ぼくのえへかとる
――うみみゃ。でもね、クミロミ。わたしは今も昔もわたしだよ、だよ。
いつしか彼女の朗らかさは、いつもとは違うものとなっていた。
乳房のあたりから見上げたエヘカトルの表情は、確かにあどけなさが残っているものの――垢抜けた雰囲気を有していた。
陽光に輝く伏せられた睫毛は、優しい金色を纏い、粛々とした、畏敬すら覚える程美しかった。
――僕のエヘカトル…。
おもむろに、エヘカトルはクミロミの額を撫でた。クミロミの艶やかな金髪は、さらさらと音を立て、エヘカトルの愛撫の手から溢れる。
――…今も、ずっとここにいる。
――みゃみゃぁ、クミロミ。
額を撫でていた手をしばし止め、エヘカトルは囁く。
――昔の『私』を思ってくれるのはとっても嬉しいよ。よ。
その声色は、まるで痛みに耐えるかのような苦悶と、現在の、普段の『彼女』から想像する事は出来ない沈鬱さが滲んでいた。
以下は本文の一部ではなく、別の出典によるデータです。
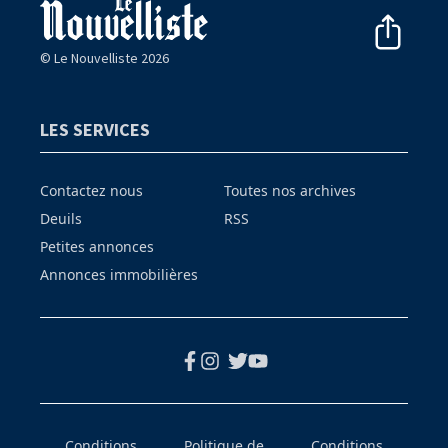
© Le Nouvelliste 2026
LES SERVICES
Contactez nous
Toutes nos archives
Deuils
RSS
Petites annonces
Annonces immobilières
Conditions
Politique de
Conditions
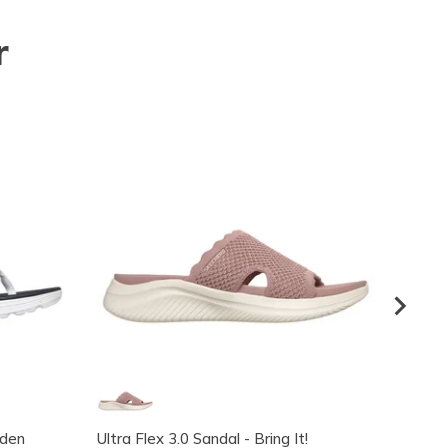
r
aden
Ultra Flex 3.0 Sandal - Bring It!
Summit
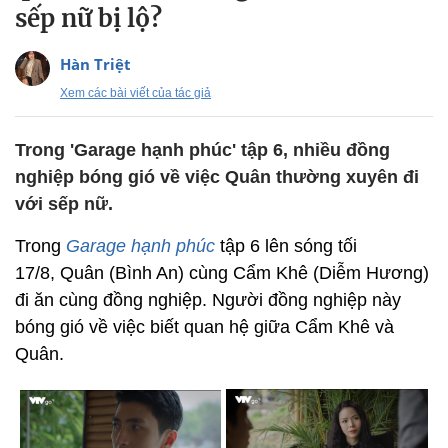
sếp nữ bị lộ?
Hàn Triệt
Xem các bài viết của tác giả
Trong 'Garage hạnh phúc' tập 6, nhiều đồng
nghiệp bóng gió về việc Quân thường xuyên đi
với sếp nữ.
Trong
Garage hạnh phúc
tập 6 lên sóng tối
17/8, Quân (Bình An) cùng Cẩm Khê (Diễm Hương)
đi ăn cùng đồng nghiệp. Người đồng nghiệp này
bóng gió về việc biết quan hệ giữa Cẩm Khê và
Quân.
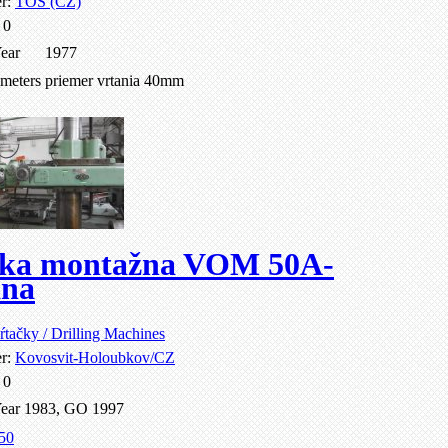
er:
TOS (CZ)
:
0
ear
1977
ameters
priemer vrtania 40mm
čka montažna VOM 50A-
ana
ŕtačky / Drilling Machines
er:
Kovosvit-Holoubkov/CZ
:
0
ear
1983, GO 1997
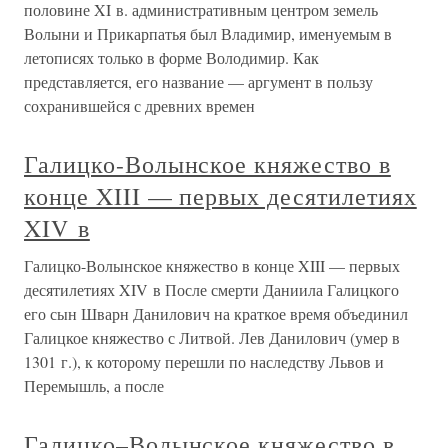
половине XI в. административным центром земель
Волыни и Прикарпатья был Владимир, именуемым в
летописях только в форме Володимир. Как
представляется, его название — аргумент в пользу
сохранившейся с древних времен
Галицко-Волынское княжество в
конце XIII — первых десятилетиях
XIV в
Галицко-Волынское княжество в конце XIII — первых
десятилетиях XIV в После смерти Даниила Галицкого
его сын Шварн Данилович на краткое время объединил
Галицкое княжество с Литвой. Лев Данилович (умер в
1301 г.), к которому перешли по наследству Львов и
Перемышль, а после
Галицко–Волынское княжество в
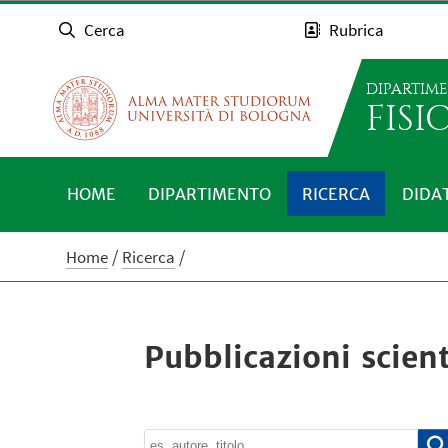
Cerca
Rubrica
DIPARTIM
FISI
HOME
DIPARTIMENTO
RICERCA
DIDA
Home
Ricerca
Pubblicazioni scient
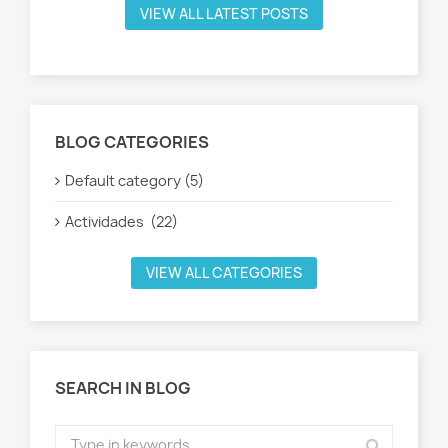
VIEW ALL LATEST POSTS
BLOG CATEGORIES
Default category (5)
Actividades (22)
VIEW ALL CATEGORIES
SEARCH IN BLOG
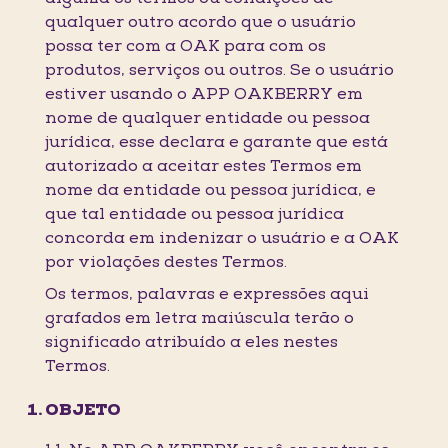
qualquer outro acordo que o usuário
possa ter com a OAK para com os
produtos, serviços ou outros. Se o usuário
estiver usando o APP OAKBERRY em
nome de qualquer entidade ou pessoa
jurídica, esse declara e garante que está
autorizado a aceitar estes Termos em
nome da entidade ou pessoa jurídica, e
que tal entidade ou pessoa jurídica
concorda em indenizar o usuário e a OAK
por violações destes Termos.
Os termos, palavras e expressões aqui
grafados em letra maiúscula terão o
significado atribuído a eles nestes
Termos.
OBJETO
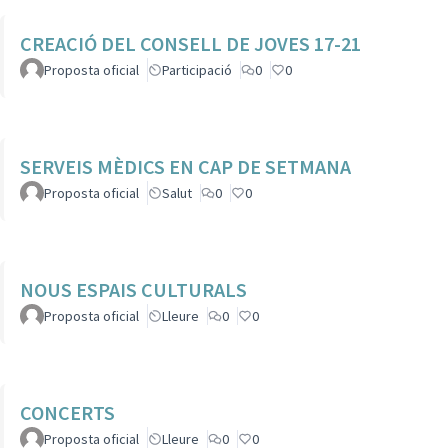
CREACIÓ DEL CONSELL DE JOVES 17-21
Proposta oficial
Participació
0
0
SERVEIS MÈDICS EN CAP DE SETMANA
Proposta oficial
Salut
0
0
NOUS ESPAIS CULTURALS
Proposta oficial
Lleure
0
0
CONCERTS
Proposta oficial
Lleure
0
0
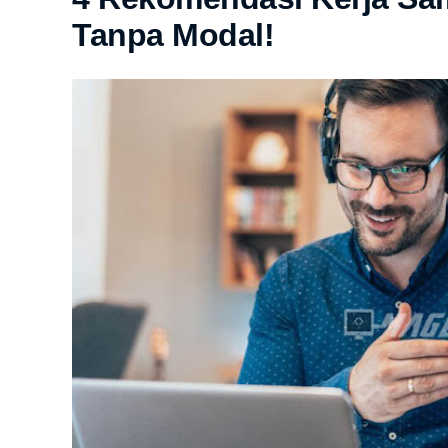
Tanpa Modal!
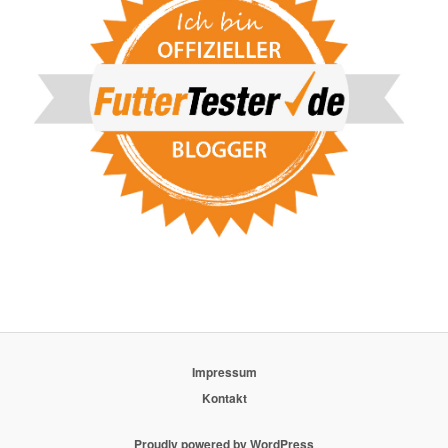
Impressum
Kontakt
Proudly powered by WordPress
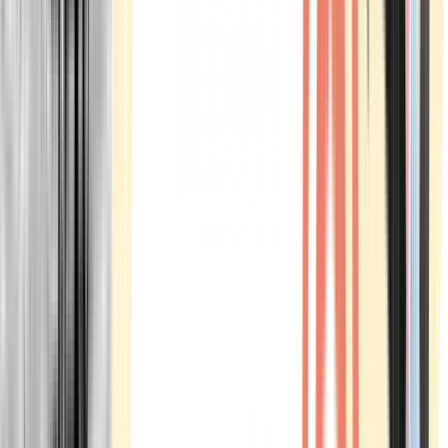
Marken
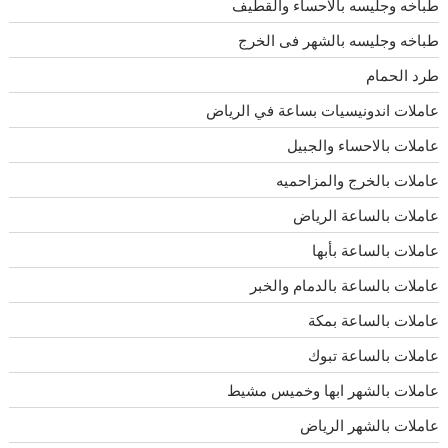
طباخه وجليسه بالاحساء والقطيف
طباخه وجليسه بالشهر فى الخرج
طرد الحمام
عاملات اندونيسيات بساعة في الرياض
عاملات بالاحساء والجبيل
عاملات بالخرج والمزاحميه
عاملات بالساعة الرياض
عاملات بالساعة بأبها
عاملات بالساعة بالدمام والخبر
عاملات بالساعة بمكة
عاملات بالساعة تبوك
عاملات بالشهر ابها وخميس مشيط
عاملات بالشهر الرياض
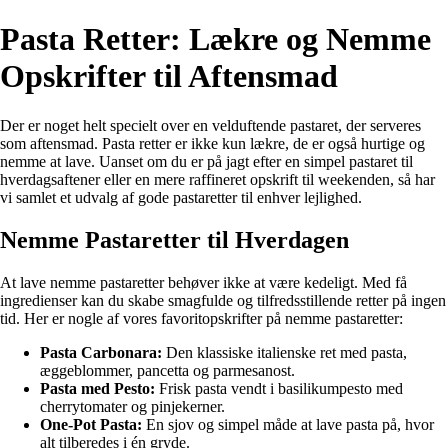
Pasta Retter: Lækre og Nemme
Opskrifter til Aftensmad
Der er noget helt specielt over en velduftende pastaret, der serveres
som aftensmad. Pasta retter er ikke kun lækre, de er også hurtige og
nemme at lave. Uanset om du er på jagt efter en simpel pastaret til
hverdagsaftener eller en mere raffineret opskrift til weekenden, så har
vi samlet et udvalg af gode pastaretter til enhver lejlighed.
Nemme Pastaretter til Hverdagen
At lave nemme pastaretter behøver ikke at være kedeligt. Med få
ingredienser kan du skabe smagfulde og tilfredsstillende retter på ingen
tid. Her er nogle af vores favoritopskrifter på nemme pastaretter:
Pasta Carbonara:
Den klassiske italienske ret med pasta,
æggeblommer, pancetta og parmesanost.
Pasta med Pesto:
Frisk pasta vendt i basilikumpesto med
cherrytomater og pinjekerner.
One-Pot Pasta:
En sjov og simpel måde at lave pasta på, hvor
alt tilberedes i én gryde.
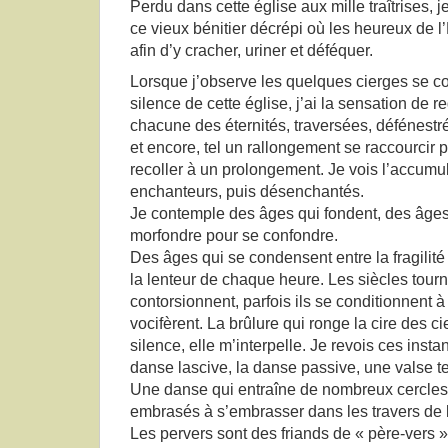
Perdu dans cette église aux mille traîtrises, 
ce vieux bénitier décrépi où les heureux de l’
afin d’y cracher, uriner et déféquer.
Lorsque j’observe les quelques cierges se c
silence de cette église, j’ai la sensation de 
chacune des éternités, traversées, défénestr
et encore, tel un rallongement se raccourcir p
recoller à un prolongement. Je vois l’accumul
enchanteurs, puis désenchantés.
Je contemple des âges qui fondent, des âges 
morfondre pour se confondre.
Des âges qui se condensent entre la fragili
la lenteur de chaque heure. Les siècles tourno
contorsionnent, parfois ils se conditionnent 
vocifèrent. La brûlure qui ronge la cire des c
silence, elle m’interpelle. Je revois ces insta
danse lascive, la danse passive, une valse t
Une danse qui entraîne de nombreux cercles 
embrasés à s’embrasser dans les travers de 
Les pervers sont des friands de « père-vers »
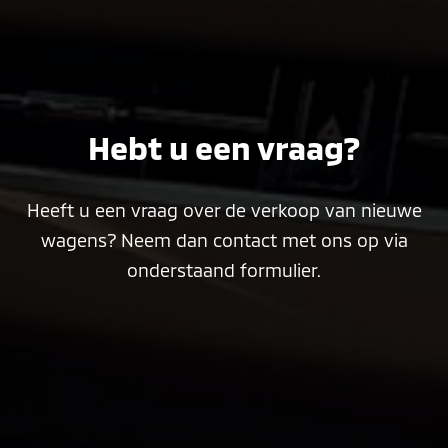
Hebt u een vraag?
Heeft u een vraag over de verkoop van nieuwe
wagens? Neem dan contact met ons op via
onderstaand formulier.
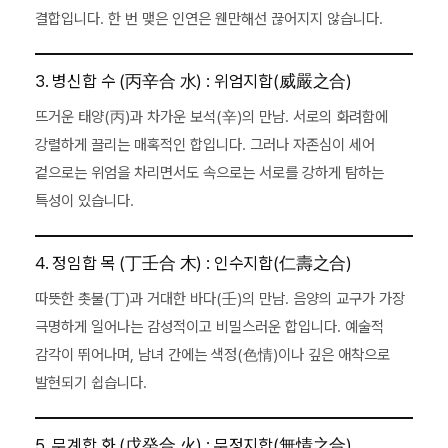
결합입니다. 한 번 맺은 인연은 웬만해선 끊어지지 않습니다.
3. 병신합 수 (丙辛合 水) : 위엄지합(威嚴之合)
뜨거운 태양(丙)과 차가운 보석(辛)의 만남. 서로의 화려함에
강렬하게 끌리는 매혹적인 합입니다. 그러나 자존심이 세어
겉으로는 위엄을 차리면서도 속으로는 서로를 강하게 탐하는
특성이 있습니다.
4. 정임합 목 (丁壬合 木) : 인수지합(仁壽之合)
따뜻한 촛불(丁)과 거대한 바다(壬)의 만남. 음양의 교구가 가장
극명하게 일어나는 감성적이고 비밀스러운 합입니다. 예술적
감각이 뛰어나며, 남녀 간에는 색정(色情)이나 깊은 애착으로
발현되기 쉽습니다.
5. 무계합 화 (戊癸合 火) : 무정지합(無情之合)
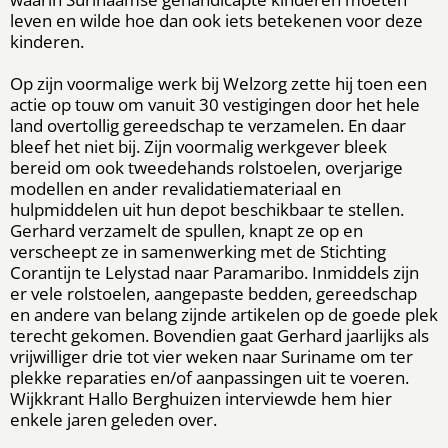
leven en wilde hoe dan ook iets betekenen voor deze
kinderen.
Op zijn voormalige werk bij Welzorg zette hij toen een
actie op touw om vanuit 30 vestigingen door het hele
land overtollig gereedschap te verzamelen. En daar
bleef het niet bij. Zijn voormalig werkgever bleek
bereid om ook tweedehands rolstoelen, overjarige
modellen en ander revalidatiemateriaal en
hulpmiddelen uit hun depot beschikbaar te stellen.
Gerhard verzamelt de spullen, knapt ze op en
verscheept ze in samenwerking met de Stichting
Corantijn te Lelystad naar Paramaribo. Inmiddels zijn
er vele rolstoelen, aangepaste bedden, gereedschap
en andere van belang zijnde artikelen op de goede plek
terecht gekomen. Bovendien gaat Gerhard jaarlijks als
vrijwilliger drie tot vier weken naar Suriname om ter
plekke reparaties en/of aanpassingen uit te voeren.
Wijkkrant Hallo Berghuizen interviewde hem hier
enkele jaren geleden over.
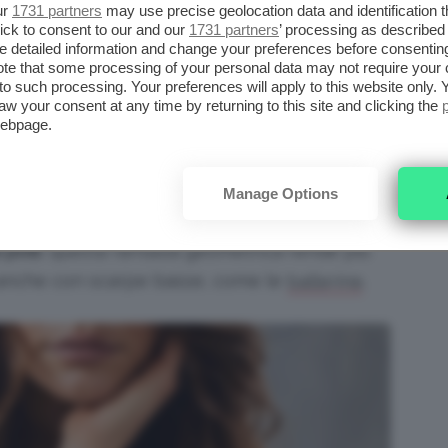
ur
1731 partners
may use precise geolocation data and identification 
I
collant con strass
applicati, poi,
ick to consent to our and our
1731 partners
’ processing as described 
possono portare con sé un’anima più
detailed information and change your preferences before consenting
te that some processing of your personal data may not require your 
rock chic
, diventando alleati preziosi
t to such processing. Your preferences will apply to this website only
per l’outfit più cool della stagione;
aw your consent at any time by returning to this site and clicking the
webpage.
provate a usarli con gonne corte,
anche in ecopelle, e
anfibi
.
Manage Options
Per un effetto più romantico e
a pois
: questa fantasia geometrica rende più
e anche con scarpe basse, come le
.
ballerine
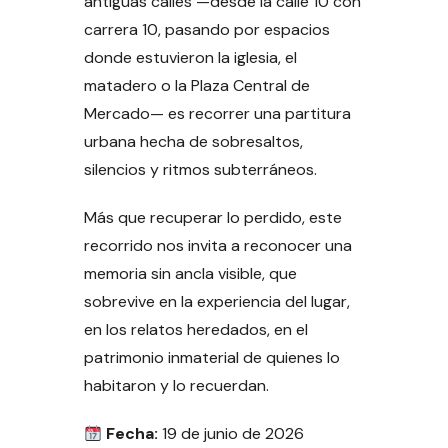
antiguas calles —desde la calle 10 con
carrera 10, pasando por espacios
donde estuvieron la iglesia, el
matadero o la Plaza Central de
Mercado— es recorrer una partitura
urbana hecha de sobresaltos,
silencios y ritmos subterráneos.
Más que recuperar lo perdido, este
recorrido nos invita a reconocer una
memoria sin ancla visible, que
sobrevive en la experiencia del lugar,
en los relatos heredados, en el
patrimonio inmaterial de quienes lo
habitaron y lo recuerdan.
Fecha:
19 de junio de 2026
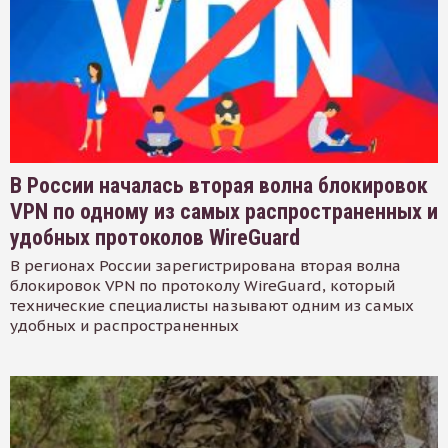
В России началась вторая волна блокировок
VPN по одному из самых распространенных и
удобных протоколов WireGuard
В регионах России зарегистрирована вторая волна
блокировок VPN по протоколу WireGuard, который
технические специалисты называют одним из самых
удобных и распространенных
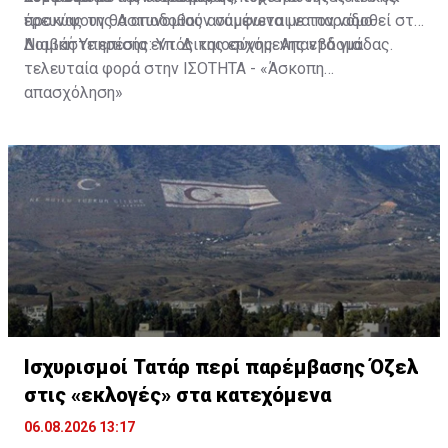
προκύψουν θα αποδοθούν σύμφωνα με τον νόμο.
έρευνας της Αστυνομίας αναμένεται να παραδοθεί στη
Νομική Υπηρεσία εντός της ερχόμενης εβδομάδας.
Διαβάστε επίσης:
Υπ. Δικαιοσύνης: Απαντά για
τελευταία φορά στην ΙΣΟΤΗΤΑ - «Άσκοπη
απασχόληση»
Ισχυρισμοί Τατάρ περί παρέμβασης Όζελ
στις «εκλογές» στα κατεχόμενα
06.08.2026 13:17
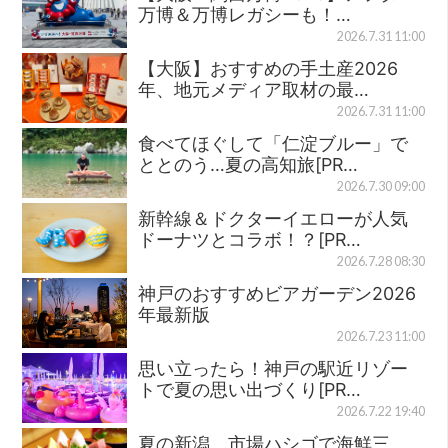
万博＆万博レガシーも！…
2026.7.31 11:00
【大阪】おすすめの手土産2026
年、地元メディア取材の最…
2026.7.31 11:00
食べてほぐして「仁淀ブルー」で
ととのう…夏の高知旅[PR…
2026.7.30 09:00
新幹線＆ドクターイエローが人気
ドーナツとコラボ！？[PR…
2026.7.28 08:30
神戸のおすすめビアガーデン2026
年最新版
2026.7.23 11:00
思い立ったら！神戸の駅近リゾー
トで夏の思い出づくり[PR…
2026.7.22 19:40
夏の新潟、市場ハシゴで海鮮三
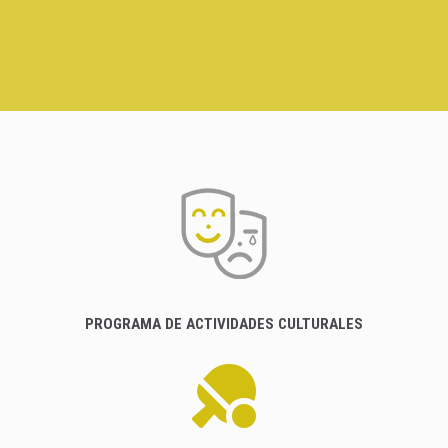
PROGRAMA DE ACTIVIDADES CULTURALES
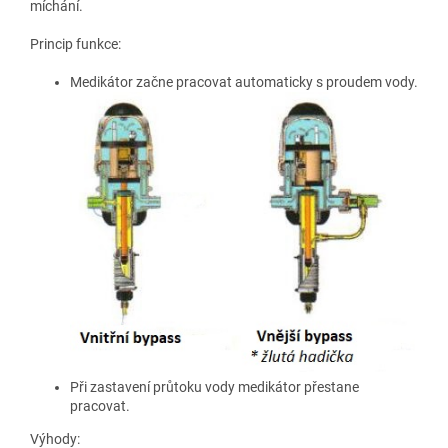
míchání.
Princip funkce:
Medikátor začne pracovat automaticky s proudem vody.
Při zastavení průtoku vody medikátor přestane
pracovat.
Výhody:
――でも。でも。今の『わたし』も、見てほしいな。ほしいな。
『かのじょ』は、眼下にあるクミロミへ顔を傾けると、黄金色の柳眉の両端を落とした。
『かのじょ』になってから、初めてかもしれないその表情は――『彼女』であった時よりも、クミロミの胸に重く伸し掛かり……同時に魅了されていた。
――…僕は。
心にあった蟠りを押し流されていくのが、自分でも解る。だが、そんなことよりも。知らない間に、『かのじょ』を傷つけていた事に対する自噴と自責が、彼の気持ちを余すこと無く喰らっていた。 それでも、騒がず、喚かずにいられるのは、それ以上に『かのじょ』を見ていたいからだろうか
あの気高く、美しく、そして優しい『彼女』と――
笑顔の絶えない朗らかな少女みたいな『かのじょ』――
この言葉は、いったいどちらのものだろうか。或いは……両方のものだろうか。そのぷっくりした形の良い唇からは、どちらのものかを語らない。いや、そもそも聞いてはならない。
それはクミロミが、自分自身で考える事だ。だから――
「クミロミ……?」
気付けば、彼女の頬にクミロミは手を伸ばしていた。
――…暖かい。そして、変わらない……。
キメ細やかで滑らかな肌は、かつてのままであった。ひどい遠回りだ。心のなかでひとりごちた。
この痛む胸を蝕んでいた苦悩など、迂遠な道程でしかなかったのだ。
――……エヘカトル。
――うみゅぅ……なに、かな。なにかな。クミロミ。
いま。僕は。すこしでも、いまの君の笑顔が欲しい。君の心を癒せる笑顔が、欲しい。
目の端が滲み始めた。自戒が堰を切ったように溢れ、耐え切れなかったようだ。視界にある端麗な顔が、悲しそうに歪んだ。
違う。そうじゃない。そうじゃ、ないんだ。
口の端に力を込めた。ぎこちない。『かのじょ』は、いや、『彼女』も、もっと自然に笑えていたのに。今度、教えてもらおうかな。
『かのじょ』の口から言葉が溢れそうになるのを片手で静止して、クミロミは――クミロミは、笑った。